### What needs to be done
List the lines of this listing that hold the word "augustus".

### Information supplied
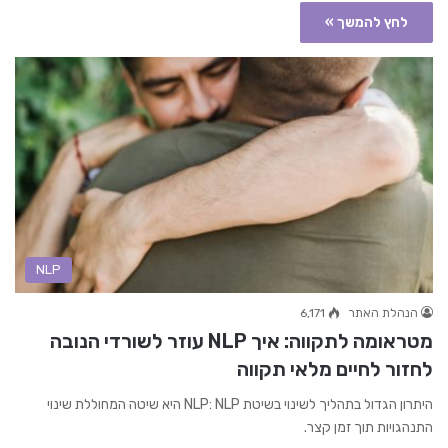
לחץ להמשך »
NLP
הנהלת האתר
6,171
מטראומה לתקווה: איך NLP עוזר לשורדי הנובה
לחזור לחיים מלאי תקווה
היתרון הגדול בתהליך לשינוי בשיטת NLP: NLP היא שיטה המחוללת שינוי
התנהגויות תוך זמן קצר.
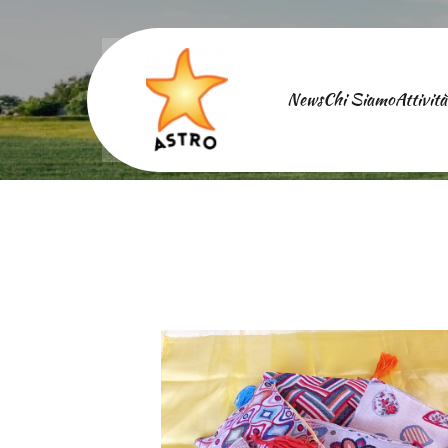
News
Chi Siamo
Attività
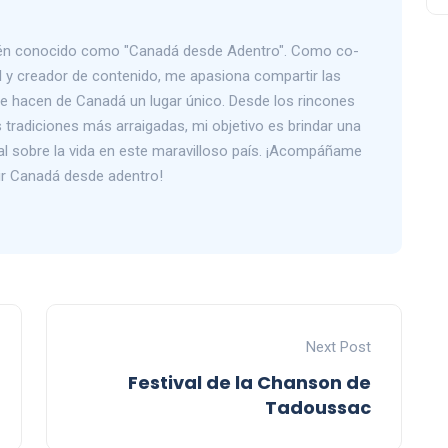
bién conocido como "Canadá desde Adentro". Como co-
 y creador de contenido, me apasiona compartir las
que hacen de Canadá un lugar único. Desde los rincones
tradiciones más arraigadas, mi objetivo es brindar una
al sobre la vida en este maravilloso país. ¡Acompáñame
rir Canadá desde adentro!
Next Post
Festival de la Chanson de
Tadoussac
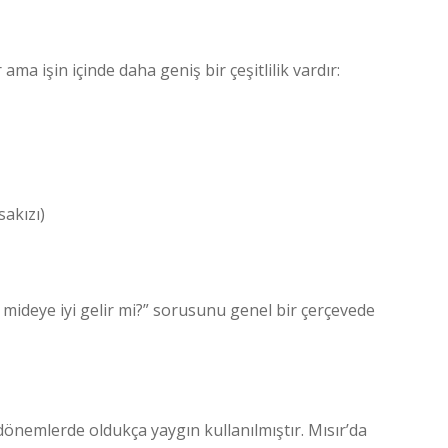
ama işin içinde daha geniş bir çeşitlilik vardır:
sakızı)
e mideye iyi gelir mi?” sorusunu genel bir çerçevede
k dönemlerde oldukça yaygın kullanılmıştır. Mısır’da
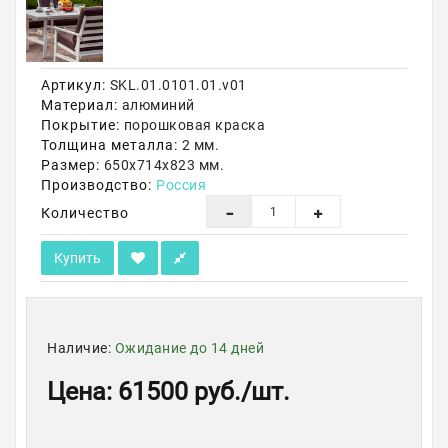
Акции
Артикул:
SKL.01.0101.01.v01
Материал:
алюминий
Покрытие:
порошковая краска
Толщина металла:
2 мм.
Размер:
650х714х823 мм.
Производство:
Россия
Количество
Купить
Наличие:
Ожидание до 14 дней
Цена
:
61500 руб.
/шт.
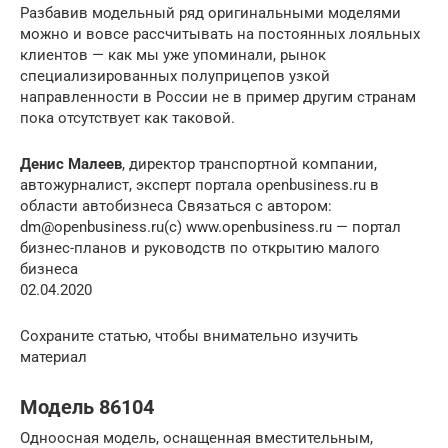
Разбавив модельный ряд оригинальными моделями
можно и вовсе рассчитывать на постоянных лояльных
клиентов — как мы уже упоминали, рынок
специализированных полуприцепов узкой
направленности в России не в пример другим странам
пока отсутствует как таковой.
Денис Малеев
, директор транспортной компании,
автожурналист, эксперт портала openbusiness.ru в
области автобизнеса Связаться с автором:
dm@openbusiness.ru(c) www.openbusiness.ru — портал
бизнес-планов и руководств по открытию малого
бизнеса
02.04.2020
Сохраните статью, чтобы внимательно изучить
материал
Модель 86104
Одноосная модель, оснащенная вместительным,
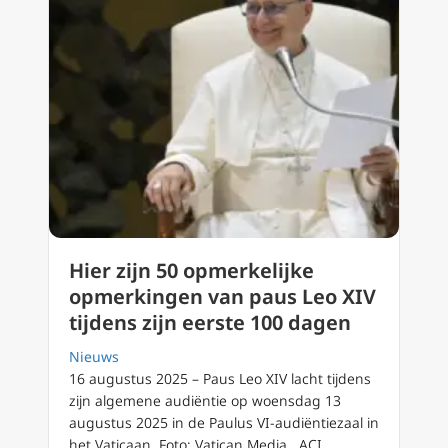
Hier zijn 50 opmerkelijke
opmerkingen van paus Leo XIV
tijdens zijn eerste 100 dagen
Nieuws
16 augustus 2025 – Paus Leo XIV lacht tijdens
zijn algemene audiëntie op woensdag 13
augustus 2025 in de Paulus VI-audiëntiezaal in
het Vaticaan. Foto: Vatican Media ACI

### Result
16 augustus 2025 – Paus Leo XIV lacht tijdens
augustus 2025 in de Paulus VI-audiëntiezaal in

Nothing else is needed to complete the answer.